Bem, avozinho…o que me pedes é difícil… mas serei franca: a NAU é um barco à solta. As velas estão, como dizer… livres como todo o barco…Mas não deixam de ser um só. É o sentido do movimento para o futuro. Não é avô?
É isso, minha netinha. Agora toma atenção ao que digo. O pintor Augusto Lyster Franco não deixou de criar uma peça “futurista”, ponde tudo solto, em movimento, que hoje é o único testemunho vivo, desse movimento por Faro entre 1916/17. E, sem dúvida, o artista – pintor não quis deixar, esse tempo, no esquecimento. Avô, sabes o poema de Pessoa passado a pedra? Pois sei! Eu digo-te em brevidade esse poema inédito que foi publicado no Heraldo, pelo criador dos heterónimos que confundem, ainda hoje. Então a leitura do poema é esta, em resumo: A CASA BRANCA NAU PRETA- Estou reclinado na poltrona, é tarde, o verão apagou-se… / Nem sonho ,nem cismo, um torpor alastra em meu cérebro… / Não existe amanhã para o meu torpor nesta hora… / Ontem foi um mau sonho que alguém teve por mim…

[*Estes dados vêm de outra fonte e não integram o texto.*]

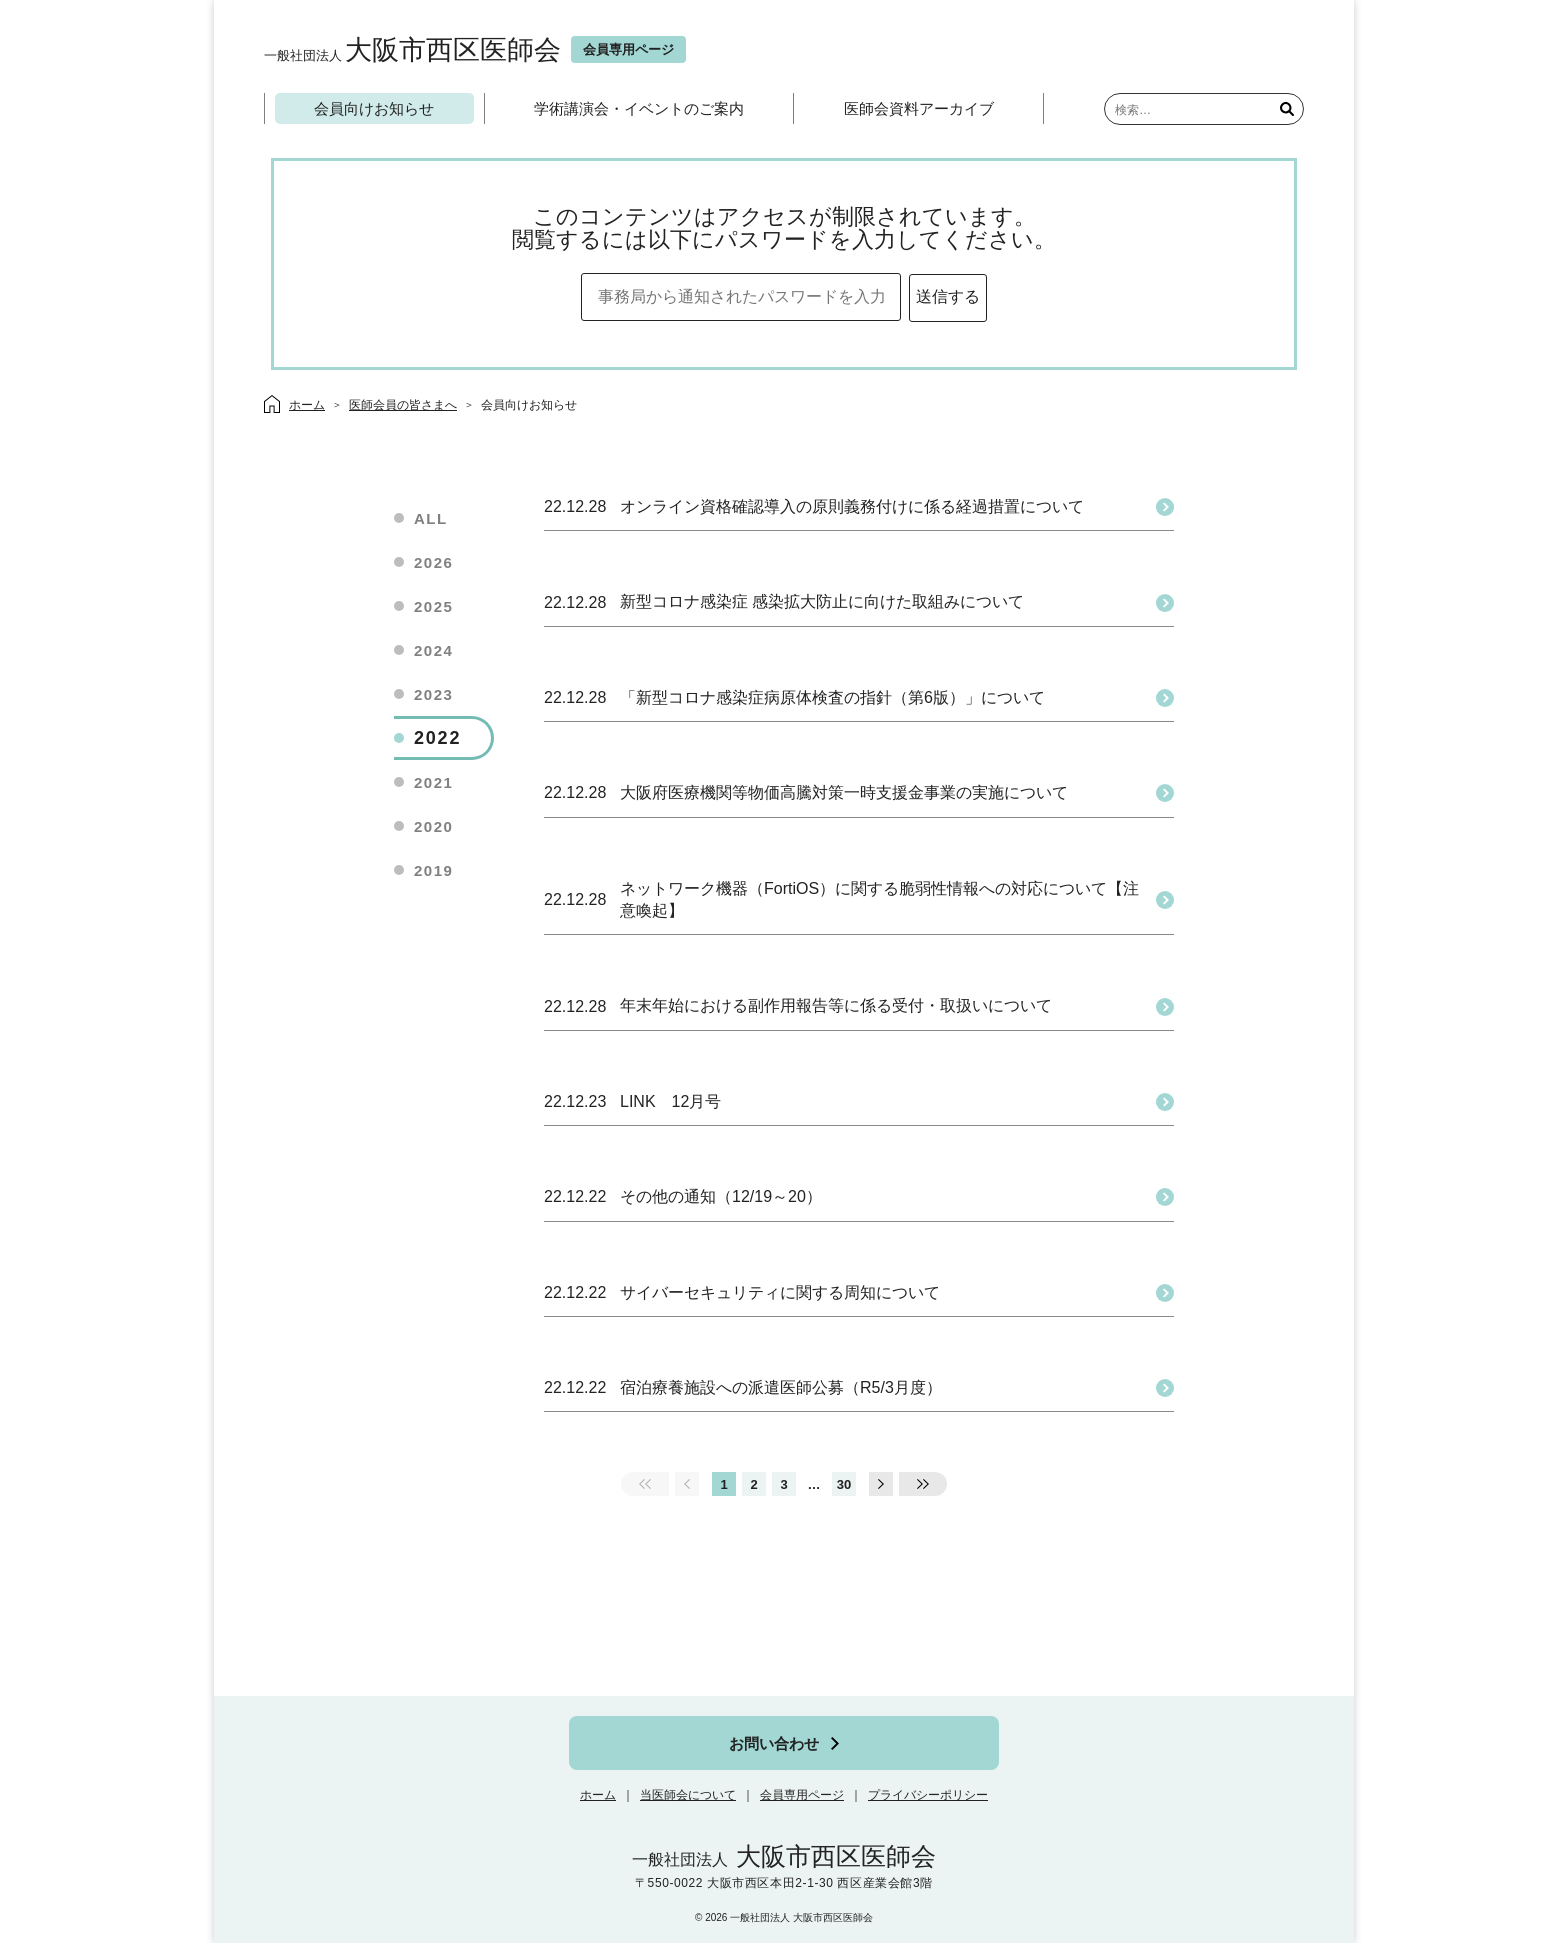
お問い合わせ (774, 1743)
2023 (433, 694)
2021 (433, 782)
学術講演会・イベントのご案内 (639, 108)
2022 (437, 738)
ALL (431, 518)
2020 (433, 826)
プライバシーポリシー (928, 1795)
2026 (433, 562)
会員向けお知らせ (374, 108)
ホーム (598, 1795)
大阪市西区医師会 (412, 49)
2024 (433, 650)
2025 (433, 606)
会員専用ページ (802, 1795)
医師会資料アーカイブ (919, 108)
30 (844, 1484)
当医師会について (688, 1795)
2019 (433, 870)
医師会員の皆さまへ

É complicado, avozinho, mas eu irei entender. Tal como eu entendi, verás! Que o tempo e a escola ensinar-te-ão.
Avozinho, agora que me deste a descoberta da nau, vou viajar nela… E como é que eu tenha passado sobre estas lindas pedras e não tenha reparado nesta Nau, que navega!…
Não serás só tu, minha filha. Quantos filhos de Faro nela repararam?… Melhor…. Nunca viram a NAU PRETA, A SEUS PÉS!